Murphy tells the Post that she’s “not some crazy book burner.” OK, whatever. But Advanced Placement courses are designed to push students toward more adult studies, and Morrison’s book is about as serious as it gets for literature about slavery and its immediate aftermath.
She also says that her definition of “mature themes” is either slavery or the Holocaust. Those certainly qualify, but any good piece of fiction based on either era will be nothing short of horrific. These were not nice times, and accurate portrayals are not going to gussy anything up. Elie Wiesel’s Night, which is also taught in many high-school English classes, features Jewish prisoners being forced to dig their own graves before being shot, and infants being snatched from their parents’ arms and tossed in the air for Nazi target practice.
Books like these are shocking and devastating, as well they should be. And if students are waking up in cold sweats because they can’t shake the most traumatic portions, well, then, Morrison has done her job. Oh, and the quality of Morrison’s writing is phenomenal. Beloved is one of the best examples of approaching a disturbing subject with compelling, often lyrical prose.
Murphy, meanwhile, can’t even seem to get her own story straight, as evidenced by this bit of the Post’s article:
“I don’t shelter my kids, but I have to be a responsible parent,” said Murphy, of Fairfax Station. “I want to make sure every kid in the county is protected.”

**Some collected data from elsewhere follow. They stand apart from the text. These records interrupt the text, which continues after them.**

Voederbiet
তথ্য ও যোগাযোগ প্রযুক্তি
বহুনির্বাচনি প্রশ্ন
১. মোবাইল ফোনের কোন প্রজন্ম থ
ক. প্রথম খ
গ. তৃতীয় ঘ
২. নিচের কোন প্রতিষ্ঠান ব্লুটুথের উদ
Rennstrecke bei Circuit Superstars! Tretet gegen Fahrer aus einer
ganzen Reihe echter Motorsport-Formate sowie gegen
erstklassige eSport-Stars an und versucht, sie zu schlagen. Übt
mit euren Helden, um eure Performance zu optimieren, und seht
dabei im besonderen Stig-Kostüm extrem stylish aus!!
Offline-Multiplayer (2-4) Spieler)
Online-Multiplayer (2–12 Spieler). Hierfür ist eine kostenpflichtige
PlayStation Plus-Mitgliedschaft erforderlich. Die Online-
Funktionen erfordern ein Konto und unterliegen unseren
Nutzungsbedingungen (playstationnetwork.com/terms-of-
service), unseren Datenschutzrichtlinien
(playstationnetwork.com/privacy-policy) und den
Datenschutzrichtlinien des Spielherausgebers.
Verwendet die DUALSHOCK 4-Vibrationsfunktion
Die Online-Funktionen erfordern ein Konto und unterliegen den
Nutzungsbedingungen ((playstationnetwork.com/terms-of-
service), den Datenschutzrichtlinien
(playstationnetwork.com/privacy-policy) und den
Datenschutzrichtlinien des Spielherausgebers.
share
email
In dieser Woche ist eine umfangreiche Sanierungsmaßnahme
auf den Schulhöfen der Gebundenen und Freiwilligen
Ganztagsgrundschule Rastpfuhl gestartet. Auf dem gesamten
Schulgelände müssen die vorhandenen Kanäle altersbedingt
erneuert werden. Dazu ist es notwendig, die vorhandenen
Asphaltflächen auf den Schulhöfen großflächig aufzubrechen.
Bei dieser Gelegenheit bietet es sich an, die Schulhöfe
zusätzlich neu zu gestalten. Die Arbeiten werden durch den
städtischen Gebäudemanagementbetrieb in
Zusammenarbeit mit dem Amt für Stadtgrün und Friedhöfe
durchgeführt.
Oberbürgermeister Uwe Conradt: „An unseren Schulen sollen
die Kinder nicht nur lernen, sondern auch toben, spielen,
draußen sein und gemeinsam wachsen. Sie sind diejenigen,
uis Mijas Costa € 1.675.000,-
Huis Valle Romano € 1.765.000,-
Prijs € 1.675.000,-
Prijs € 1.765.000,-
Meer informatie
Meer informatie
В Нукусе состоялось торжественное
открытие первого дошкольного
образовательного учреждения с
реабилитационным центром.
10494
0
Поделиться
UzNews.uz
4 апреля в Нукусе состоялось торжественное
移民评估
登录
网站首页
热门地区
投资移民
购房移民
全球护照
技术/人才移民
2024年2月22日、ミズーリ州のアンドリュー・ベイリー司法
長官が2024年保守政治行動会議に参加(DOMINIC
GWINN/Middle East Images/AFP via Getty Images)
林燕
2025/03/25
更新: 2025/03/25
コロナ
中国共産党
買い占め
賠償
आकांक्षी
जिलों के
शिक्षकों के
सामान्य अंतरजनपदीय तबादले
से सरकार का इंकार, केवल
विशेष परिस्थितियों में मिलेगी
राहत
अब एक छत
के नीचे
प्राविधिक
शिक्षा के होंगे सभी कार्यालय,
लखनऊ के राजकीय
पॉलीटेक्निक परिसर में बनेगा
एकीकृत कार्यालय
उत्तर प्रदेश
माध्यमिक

Luckily, Murphy’s attempt to shelter—er, “not shelter”—her children and others’ faces long odds of being adopted as policy. The Fairfax County School Board has already rejected her request once. In order for her appeal to be heard, at least four of the 12 board members will have to read Beloved and agree to take Murphy’s challenge into consideration. But based on the statement of at least one board member, that seems unlikely.
“I don’t think we want to be censoring great literature just because great literature addresses difficult topics,” board member Ted Velkoff told the Post.